"I guess there's no denying that she is the baby's mother," Rick said matter-of-factly, and Lainie looked as if someone had kicked her.
"Explain why you said that, Rick," Barbara said, noting that the light feeling among them was gone.
"I don't mean to sound like all the dumb people in the world, and I didn't say 'real mother,' but that woman has a biological connection to that baby. And from what you're saying, an emotional one too. I'd worry like hell if it was my baby about disconnecting from her. Her genes and her history are very much who Rose is, and who she is going to grow up to be. Listen, I don't really know Mitch at all," Rick said. "In fact, from the little I've come to know him in here, I didn't particularly like him. But I'll bet there's something in him that says the genetic mother should have a relationship with the baby. And he may have handled it poorly, but I think his instincts are right. Please don't in any way take this personally, Lainie, but I think the concept of surrogacy is a disaster. I believe that just as adoption is a way of solving two problems, surrogacy creates not just problems but potential tragedies."
"That's what I think," Lainie said, trying to stay collected. "I mean, that's what I think now. But when it was happening, I didn't know what to think.
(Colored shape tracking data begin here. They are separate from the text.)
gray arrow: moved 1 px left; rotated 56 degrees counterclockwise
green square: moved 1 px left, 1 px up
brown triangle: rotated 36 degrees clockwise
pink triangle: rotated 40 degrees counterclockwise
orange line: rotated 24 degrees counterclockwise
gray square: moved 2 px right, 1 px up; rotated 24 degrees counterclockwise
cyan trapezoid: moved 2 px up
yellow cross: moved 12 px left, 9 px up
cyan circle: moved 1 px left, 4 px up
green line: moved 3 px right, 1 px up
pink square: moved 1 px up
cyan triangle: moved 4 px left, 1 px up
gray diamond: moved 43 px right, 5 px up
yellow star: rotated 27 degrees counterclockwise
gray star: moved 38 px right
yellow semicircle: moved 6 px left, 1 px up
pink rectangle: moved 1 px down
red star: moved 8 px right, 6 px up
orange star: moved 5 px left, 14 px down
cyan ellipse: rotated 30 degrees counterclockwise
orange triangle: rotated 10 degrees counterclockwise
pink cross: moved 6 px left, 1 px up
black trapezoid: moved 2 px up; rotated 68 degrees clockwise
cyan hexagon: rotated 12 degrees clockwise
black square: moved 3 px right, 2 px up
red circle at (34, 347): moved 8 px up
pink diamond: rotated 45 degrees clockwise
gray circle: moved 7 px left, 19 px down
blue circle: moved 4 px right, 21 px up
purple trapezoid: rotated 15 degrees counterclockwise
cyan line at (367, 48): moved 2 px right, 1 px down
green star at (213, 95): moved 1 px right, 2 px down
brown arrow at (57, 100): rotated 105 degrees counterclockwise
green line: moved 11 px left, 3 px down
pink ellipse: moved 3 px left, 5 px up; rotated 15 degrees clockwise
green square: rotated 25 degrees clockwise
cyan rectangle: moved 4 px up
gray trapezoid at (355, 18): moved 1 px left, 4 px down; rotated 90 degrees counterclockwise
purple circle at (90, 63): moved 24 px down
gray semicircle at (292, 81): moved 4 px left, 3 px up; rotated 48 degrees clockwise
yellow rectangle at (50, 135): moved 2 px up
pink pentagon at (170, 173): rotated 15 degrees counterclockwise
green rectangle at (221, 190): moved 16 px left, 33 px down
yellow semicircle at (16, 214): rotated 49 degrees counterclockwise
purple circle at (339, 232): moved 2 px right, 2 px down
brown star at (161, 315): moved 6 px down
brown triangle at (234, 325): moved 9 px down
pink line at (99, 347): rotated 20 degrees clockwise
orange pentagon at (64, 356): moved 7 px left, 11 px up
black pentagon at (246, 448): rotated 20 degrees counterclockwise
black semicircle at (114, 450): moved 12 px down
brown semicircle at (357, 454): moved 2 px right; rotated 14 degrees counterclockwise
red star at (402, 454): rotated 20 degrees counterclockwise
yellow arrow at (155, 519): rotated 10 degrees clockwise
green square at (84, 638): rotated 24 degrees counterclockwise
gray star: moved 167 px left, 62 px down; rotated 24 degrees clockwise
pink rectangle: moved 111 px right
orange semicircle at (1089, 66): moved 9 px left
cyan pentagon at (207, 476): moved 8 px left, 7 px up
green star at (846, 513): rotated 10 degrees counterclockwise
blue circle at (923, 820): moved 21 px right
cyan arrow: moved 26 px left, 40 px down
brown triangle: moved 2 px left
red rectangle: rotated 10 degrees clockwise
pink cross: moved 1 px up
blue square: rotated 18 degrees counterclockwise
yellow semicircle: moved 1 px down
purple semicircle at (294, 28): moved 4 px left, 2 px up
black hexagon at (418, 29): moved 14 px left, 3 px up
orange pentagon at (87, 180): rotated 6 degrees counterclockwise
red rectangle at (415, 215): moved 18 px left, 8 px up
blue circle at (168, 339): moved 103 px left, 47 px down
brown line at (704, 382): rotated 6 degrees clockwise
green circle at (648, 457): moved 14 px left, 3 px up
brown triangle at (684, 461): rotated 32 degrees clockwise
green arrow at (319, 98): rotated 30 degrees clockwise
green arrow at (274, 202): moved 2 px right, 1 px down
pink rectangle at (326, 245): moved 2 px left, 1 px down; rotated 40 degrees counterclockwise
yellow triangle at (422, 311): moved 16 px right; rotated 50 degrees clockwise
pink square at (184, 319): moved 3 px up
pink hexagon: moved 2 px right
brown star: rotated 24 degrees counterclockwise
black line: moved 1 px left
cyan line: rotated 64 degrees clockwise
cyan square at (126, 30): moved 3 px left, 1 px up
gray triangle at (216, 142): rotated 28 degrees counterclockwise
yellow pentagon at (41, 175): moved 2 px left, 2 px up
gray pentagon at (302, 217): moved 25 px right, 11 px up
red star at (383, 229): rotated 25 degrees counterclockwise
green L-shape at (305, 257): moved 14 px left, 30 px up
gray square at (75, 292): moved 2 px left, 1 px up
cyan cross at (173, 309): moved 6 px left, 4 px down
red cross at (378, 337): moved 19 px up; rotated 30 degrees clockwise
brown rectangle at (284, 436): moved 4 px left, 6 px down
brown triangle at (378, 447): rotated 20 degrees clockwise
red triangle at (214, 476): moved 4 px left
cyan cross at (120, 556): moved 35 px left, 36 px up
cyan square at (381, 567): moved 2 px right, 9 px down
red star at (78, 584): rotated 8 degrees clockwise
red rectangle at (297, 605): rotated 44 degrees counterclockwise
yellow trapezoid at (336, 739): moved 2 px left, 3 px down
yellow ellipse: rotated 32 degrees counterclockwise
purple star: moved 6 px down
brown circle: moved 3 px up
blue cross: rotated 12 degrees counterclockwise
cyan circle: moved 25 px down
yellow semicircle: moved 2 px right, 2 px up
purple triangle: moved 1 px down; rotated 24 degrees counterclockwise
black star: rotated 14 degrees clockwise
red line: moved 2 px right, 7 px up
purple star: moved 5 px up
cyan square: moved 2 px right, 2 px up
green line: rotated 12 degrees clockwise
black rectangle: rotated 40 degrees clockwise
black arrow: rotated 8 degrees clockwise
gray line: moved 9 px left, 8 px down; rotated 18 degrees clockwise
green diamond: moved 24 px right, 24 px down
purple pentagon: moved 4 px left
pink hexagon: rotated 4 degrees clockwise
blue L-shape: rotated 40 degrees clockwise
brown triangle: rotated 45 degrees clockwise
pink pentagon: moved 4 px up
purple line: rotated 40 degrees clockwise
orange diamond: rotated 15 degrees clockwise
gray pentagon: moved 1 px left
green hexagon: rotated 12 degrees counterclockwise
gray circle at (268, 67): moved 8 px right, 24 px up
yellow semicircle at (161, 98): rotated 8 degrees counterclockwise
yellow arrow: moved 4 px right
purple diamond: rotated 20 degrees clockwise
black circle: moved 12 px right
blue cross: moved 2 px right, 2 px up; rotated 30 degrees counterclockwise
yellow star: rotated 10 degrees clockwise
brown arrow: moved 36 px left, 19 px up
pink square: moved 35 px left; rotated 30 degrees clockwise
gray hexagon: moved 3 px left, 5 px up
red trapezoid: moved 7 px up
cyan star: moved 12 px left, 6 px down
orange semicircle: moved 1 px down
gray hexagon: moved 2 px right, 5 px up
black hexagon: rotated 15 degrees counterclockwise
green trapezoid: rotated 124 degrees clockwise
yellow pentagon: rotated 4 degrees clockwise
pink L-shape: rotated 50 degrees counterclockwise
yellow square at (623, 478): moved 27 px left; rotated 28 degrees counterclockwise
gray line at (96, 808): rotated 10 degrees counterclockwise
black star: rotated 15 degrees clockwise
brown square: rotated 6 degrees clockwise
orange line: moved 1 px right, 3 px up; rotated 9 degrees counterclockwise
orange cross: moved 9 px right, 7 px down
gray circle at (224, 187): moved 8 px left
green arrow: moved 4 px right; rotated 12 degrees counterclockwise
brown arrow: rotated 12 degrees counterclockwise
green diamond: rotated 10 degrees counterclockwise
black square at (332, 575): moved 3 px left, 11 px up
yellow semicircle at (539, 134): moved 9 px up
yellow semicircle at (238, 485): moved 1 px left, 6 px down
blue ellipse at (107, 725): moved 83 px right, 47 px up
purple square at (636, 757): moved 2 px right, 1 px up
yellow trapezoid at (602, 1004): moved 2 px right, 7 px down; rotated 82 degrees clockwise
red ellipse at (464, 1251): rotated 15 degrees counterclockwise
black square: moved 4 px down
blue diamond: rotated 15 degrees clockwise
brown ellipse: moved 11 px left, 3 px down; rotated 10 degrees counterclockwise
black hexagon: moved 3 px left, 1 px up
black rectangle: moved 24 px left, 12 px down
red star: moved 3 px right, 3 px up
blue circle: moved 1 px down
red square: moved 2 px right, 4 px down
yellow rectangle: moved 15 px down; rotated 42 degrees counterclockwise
I felt as
if I had to do something and do it fast, because so much time had gone by with me trying to have babies and then being sick, and Mitch wanted it so much. I felt that if I couldn't give him a baby I was worthless. But now I know I never should have said yes to any of it."
"I understand the confusion," Judith said, "because I don't know how anyone could not want to relate to their own genetic offspring. To know that somewhere out there was a product of you, and not feel related to it, not needing to know it, just doesn't make sense. Don't get me wrong, I think Mitch is a bum for doing anything behind your back.''
"What about your sperm donors?" Rick asked Judith. "You want them in your life?"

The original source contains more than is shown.